Terasawa tossed the fish and knife on the ground and raced into the water, chasing him.

In a few seconds Gladstone heard splashing on his heels. Trying to escape was futile. He decided to stop and fight. He wheeled around to confront the man. Before Gladstone could raise his arms, Terasawa grabbed him around the waist and picked him up. He held Gladstone over his head, the way he held barbells that weighed far more than the fisherman. Terasawa spun Gladstone around several times, then tossed him carelessly into the water.

Gladstone's whole body went under. When his head came up, he was choking and spitting ice-cold water. Terasawa grabbed Gladstone's head and held it under. When he finally let him up, Gladstone was gagging, and his eyes were bulging. Terasawa pushed him back under again. Then repeated the process for a third time. As he pulled him up at last, Gladstone's face was blue.

"N-no more," he mumbled in a barely audible voice.

"Then you listen up, you old fool, and you listen carefully."

He nodded.

"You do what you promised the man who called you. Do you understand?"

He nodded again.

Terasawa slapped him hard on the back. Water gurgled out of his mouth. "Say yes," he shouted.

"Yes... yes."

"And if you don't, I'll take that knife and gut you, your wife, and your grandson, just as I did that fish."

* * *

"It's showtime," Cady said to Bruce Gorman, the head of the FBI's office in Los Angeles. The two of them were having breakfast at an all-night coffee shop on Sunset Boulevard on the strip. The only other patrons at seven on this Sunday morning were three working girls who looked like they'd had a tough night, and their pimp.

Gorman finished a piece of toast and said, "I'm ready. Call."

Cady whipped out his cell phone, then reached into his wallet and extracted the piece of paper with Abdul Azziz's telephone number. The phone rang five times before a woman's sleepy voice answered.

"I want to talk to Abdul Azziz," Cady said.

"Mr. Azziz, he sleeping."

"Then wake him up."

"Maybe you call later."

"Maybe you wake him now." That brought silence at the other end. Cady pressed on. "You can tell him that it's the police and the FBI. Now go wake him."

"I go wake him."

"Fast."

He had to wait awhile until he heard, "This is Abdul Azziz. Who's calling?"

The voice wasn't nervous and trembling. It had a defiant edge.

"My name's C. J. Cady. I'm from the Department of Justice in Washington. Right now I'm in Los Angeles."

"And you can't call during normal hours? You have to wake people up early Sunday morning?"

"I'm being charitable, Mr. Azziz. If you'll look out your front window, you'll see two black cars on Sunset. Each one has four FBI agents. All I have to do is to give the order, and they'll arrest you."

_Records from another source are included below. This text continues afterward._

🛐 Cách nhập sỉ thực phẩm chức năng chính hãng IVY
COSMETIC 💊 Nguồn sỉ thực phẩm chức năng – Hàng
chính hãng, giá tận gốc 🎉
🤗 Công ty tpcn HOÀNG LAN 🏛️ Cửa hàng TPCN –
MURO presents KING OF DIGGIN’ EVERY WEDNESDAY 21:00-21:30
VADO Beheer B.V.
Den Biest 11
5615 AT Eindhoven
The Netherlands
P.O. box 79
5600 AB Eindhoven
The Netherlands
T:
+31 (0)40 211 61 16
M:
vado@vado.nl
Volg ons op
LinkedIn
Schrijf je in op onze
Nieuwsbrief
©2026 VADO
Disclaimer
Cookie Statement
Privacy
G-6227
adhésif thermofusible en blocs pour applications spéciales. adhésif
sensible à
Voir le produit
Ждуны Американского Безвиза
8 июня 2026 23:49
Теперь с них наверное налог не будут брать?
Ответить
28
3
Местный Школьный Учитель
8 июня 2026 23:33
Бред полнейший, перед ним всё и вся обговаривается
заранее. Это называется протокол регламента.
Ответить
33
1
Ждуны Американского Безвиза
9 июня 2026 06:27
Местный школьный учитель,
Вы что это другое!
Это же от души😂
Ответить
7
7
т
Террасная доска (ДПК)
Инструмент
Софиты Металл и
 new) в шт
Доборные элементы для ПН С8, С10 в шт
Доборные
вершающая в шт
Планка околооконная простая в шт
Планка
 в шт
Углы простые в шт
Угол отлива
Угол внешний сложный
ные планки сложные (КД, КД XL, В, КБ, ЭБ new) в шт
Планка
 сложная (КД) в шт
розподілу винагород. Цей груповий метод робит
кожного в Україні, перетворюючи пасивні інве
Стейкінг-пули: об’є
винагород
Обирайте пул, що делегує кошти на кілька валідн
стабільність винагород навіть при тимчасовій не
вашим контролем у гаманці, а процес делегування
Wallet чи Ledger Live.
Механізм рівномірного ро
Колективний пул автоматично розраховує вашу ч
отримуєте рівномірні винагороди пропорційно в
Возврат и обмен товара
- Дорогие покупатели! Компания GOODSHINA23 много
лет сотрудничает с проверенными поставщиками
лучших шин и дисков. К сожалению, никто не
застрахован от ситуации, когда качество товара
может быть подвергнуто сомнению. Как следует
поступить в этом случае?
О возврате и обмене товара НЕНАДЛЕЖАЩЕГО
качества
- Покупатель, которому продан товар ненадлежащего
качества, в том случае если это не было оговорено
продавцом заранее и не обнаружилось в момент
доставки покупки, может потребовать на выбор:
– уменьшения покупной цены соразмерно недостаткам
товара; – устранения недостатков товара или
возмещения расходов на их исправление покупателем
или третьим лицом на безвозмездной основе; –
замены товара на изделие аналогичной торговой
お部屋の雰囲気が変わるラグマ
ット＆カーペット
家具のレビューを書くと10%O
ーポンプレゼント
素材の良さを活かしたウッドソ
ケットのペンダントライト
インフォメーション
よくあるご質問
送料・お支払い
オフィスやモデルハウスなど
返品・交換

There was a pause while, Cady guessed, Azziz looked out the window. The cars were in place. Cady had been in telephone contact with them.

"You're a very generous man," Azziz said sarcastically. "But I didn't violate any law."

"We could let the judge decide that."

"What do you want from me?"

"I want to talk to you."

"About what?"

"Mill Valley Winery and your purchase of it ten years ago."